START Available data

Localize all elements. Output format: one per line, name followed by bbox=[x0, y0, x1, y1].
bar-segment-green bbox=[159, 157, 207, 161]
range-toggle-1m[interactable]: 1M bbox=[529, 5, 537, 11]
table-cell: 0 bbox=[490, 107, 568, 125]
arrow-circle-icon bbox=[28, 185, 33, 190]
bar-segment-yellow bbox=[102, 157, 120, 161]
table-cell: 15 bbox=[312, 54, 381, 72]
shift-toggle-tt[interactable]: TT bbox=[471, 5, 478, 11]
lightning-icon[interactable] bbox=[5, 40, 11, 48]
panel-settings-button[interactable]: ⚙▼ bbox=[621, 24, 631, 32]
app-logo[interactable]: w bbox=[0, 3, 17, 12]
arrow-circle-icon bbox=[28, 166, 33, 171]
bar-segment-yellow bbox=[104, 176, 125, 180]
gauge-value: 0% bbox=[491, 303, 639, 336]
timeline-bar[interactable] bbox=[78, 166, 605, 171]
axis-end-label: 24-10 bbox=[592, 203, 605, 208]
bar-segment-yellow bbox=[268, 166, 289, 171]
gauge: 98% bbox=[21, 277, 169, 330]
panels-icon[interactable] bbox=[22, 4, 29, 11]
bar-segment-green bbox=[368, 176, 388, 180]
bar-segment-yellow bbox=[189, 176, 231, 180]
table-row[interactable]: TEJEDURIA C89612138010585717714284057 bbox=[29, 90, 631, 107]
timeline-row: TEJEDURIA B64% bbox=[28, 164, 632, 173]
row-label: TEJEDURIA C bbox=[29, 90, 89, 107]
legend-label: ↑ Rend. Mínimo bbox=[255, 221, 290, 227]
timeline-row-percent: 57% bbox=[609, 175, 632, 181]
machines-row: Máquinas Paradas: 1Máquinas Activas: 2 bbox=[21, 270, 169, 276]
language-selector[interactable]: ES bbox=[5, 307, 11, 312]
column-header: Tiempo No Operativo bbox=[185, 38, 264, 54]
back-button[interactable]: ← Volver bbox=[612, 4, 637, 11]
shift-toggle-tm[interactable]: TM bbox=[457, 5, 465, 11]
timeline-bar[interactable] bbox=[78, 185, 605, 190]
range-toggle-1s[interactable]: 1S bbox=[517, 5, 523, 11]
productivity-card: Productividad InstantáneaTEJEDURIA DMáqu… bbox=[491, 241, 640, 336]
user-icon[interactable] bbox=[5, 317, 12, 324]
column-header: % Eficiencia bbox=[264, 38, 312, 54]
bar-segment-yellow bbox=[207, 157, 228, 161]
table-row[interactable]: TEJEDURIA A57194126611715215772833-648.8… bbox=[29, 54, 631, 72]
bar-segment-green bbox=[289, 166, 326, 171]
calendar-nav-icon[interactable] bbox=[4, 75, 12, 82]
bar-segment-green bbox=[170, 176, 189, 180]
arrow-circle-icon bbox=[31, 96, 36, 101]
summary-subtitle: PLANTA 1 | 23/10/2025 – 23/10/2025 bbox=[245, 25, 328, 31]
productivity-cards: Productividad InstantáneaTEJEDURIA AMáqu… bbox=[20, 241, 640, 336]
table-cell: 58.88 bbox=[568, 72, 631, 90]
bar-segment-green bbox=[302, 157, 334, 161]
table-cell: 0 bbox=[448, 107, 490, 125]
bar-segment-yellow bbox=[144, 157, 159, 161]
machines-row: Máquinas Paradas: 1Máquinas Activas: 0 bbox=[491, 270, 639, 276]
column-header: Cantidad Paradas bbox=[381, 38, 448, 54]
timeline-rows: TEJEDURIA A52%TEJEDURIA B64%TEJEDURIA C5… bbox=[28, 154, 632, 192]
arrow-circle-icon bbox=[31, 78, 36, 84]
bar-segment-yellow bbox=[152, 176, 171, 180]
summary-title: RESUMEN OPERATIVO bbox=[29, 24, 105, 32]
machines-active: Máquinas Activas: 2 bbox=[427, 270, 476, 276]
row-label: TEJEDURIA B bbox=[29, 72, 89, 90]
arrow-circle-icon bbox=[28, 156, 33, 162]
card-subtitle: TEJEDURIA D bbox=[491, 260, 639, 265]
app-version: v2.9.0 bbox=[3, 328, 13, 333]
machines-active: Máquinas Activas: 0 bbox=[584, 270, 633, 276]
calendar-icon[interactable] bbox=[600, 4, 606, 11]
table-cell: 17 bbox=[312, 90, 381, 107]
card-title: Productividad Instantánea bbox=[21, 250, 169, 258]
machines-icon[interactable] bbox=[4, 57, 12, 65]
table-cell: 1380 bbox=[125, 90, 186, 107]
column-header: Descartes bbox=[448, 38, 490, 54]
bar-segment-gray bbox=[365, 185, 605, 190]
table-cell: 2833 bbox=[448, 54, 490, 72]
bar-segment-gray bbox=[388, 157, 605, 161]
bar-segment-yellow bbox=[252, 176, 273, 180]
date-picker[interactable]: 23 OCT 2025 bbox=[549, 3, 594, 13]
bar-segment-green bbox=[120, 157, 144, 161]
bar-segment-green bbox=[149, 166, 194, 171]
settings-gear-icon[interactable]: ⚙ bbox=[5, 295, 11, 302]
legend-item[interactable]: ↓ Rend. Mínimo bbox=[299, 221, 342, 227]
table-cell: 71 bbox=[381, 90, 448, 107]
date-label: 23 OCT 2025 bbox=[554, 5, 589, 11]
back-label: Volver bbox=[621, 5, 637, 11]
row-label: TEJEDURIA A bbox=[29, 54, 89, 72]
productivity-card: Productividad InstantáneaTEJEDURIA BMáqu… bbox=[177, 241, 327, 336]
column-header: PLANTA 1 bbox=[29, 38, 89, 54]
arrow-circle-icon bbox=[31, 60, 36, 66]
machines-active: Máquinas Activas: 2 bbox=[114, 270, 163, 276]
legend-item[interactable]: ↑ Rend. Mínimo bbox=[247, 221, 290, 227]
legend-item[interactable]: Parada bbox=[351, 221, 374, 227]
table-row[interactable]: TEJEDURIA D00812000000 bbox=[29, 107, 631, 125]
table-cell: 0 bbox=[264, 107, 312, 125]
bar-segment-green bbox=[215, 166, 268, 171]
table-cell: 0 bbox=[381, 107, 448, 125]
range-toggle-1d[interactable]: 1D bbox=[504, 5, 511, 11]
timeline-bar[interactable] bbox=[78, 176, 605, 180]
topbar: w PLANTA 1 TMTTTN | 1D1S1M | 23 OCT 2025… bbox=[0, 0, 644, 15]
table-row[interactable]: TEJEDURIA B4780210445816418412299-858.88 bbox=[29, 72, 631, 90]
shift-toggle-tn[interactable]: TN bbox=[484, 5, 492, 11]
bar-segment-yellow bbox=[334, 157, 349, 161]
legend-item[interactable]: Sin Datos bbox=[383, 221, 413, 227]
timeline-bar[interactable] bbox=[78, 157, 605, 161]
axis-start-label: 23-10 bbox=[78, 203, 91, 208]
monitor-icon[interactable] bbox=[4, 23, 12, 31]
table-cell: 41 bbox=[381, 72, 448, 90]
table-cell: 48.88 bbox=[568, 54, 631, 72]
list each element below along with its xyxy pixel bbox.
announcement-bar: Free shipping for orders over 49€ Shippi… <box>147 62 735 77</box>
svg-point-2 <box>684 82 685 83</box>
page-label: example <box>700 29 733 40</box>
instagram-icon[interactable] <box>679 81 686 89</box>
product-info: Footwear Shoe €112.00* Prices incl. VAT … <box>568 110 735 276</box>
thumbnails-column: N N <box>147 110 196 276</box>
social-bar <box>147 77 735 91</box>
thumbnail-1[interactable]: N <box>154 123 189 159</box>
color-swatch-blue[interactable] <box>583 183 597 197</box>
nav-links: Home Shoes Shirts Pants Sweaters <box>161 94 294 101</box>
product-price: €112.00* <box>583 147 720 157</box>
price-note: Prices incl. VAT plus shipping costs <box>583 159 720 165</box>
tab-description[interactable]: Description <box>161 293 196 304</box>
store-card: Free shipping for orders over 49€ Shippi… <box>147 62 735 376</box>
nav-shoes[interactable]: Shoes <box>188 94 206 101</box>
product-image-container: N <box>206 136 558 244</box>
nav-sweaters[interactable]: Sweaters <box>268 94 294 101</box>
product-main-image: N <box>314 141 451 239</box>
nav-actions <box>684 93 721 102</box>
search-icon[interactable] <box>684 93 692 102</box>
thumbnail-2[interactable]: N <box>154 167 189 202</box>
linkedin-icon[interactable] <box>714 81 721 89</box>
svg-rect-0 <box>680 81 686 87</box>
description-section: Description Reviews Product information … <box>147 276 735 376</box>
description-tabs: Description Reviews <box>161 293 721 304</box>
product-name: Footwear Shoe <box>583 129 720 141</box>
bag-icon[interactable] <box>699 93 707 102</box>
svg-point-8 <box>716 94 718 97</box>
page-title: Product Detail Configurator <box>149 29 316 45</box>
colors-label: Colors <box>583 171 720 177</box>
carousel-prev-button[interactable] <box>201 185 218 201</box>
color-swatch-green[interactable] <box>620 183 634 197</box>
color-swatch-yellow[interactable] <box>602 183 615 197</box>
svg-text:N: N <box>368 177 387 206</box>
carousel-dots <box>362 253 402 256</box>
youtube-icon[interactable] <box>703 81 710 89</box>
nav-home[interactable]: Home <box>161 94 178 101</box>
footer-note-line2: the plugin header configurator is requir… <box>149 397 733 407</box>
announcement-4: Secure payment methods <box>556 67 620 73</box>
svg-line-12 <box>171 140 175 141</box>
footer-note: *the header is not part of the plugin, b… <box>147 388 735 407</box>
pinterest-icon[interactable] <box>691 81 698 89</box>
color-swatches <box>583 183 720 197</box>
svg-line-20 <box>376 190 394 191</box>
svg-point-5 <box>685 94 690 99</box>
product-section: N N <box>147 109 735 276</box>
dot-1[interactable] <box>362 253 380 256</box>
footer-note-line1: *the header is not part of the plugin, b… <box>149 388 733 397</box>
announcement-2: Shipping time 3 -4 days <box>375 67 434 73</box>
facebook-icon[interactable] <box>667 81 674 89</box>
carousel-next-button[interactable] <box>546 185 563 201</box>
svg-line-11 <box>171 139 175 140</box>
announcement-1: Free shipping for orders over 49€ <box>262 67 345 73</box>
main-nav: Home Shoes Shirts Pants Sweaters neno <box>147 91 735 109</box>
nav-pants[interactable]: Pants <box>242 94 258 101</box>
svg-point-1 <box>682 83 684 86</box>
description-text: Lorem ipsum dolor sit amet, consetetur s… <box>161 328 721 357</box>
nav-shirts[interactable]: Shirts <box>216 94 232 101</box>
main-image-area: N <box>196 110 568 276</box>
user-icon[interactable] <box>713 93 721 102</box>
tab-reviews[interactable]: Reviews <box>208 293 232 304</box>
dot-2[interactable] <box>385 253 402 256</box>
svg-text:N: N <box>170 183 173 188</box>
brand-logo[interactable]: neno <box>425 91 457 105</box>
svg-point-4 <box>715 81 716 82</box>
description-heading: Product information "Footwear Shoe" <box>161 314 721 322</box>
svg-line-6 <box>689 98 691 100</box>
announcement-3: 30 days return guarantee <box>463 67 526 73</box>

END Available data

Required work
Using the listing above, pull out all lines that hold the word "yellow".

Reply
bar-segment-yellow bbox=[102, 157, 120, 161]
bar-segment-yellow bbox=[104, 176, 125, 180]
bar-segment-yellow bbox=[268, 166, 289, 171]
bar-segment-yellow bbox=[189, 176, 231, 180]
bar-segment-yellow bbox=[207, 157, 228, 161]
bar-segment-yellow bbox=[144, 157, 159, 161]
bar-segment-yellow bbox=[152, 176, 171, 180]
bar-segment-yellow bbox=[252, 176, 273, 180]
bar-segment-yellow bbox=[334, 157, 349, 161]
color-swatch-yellow[interactable] <box>602 183 615 197</box>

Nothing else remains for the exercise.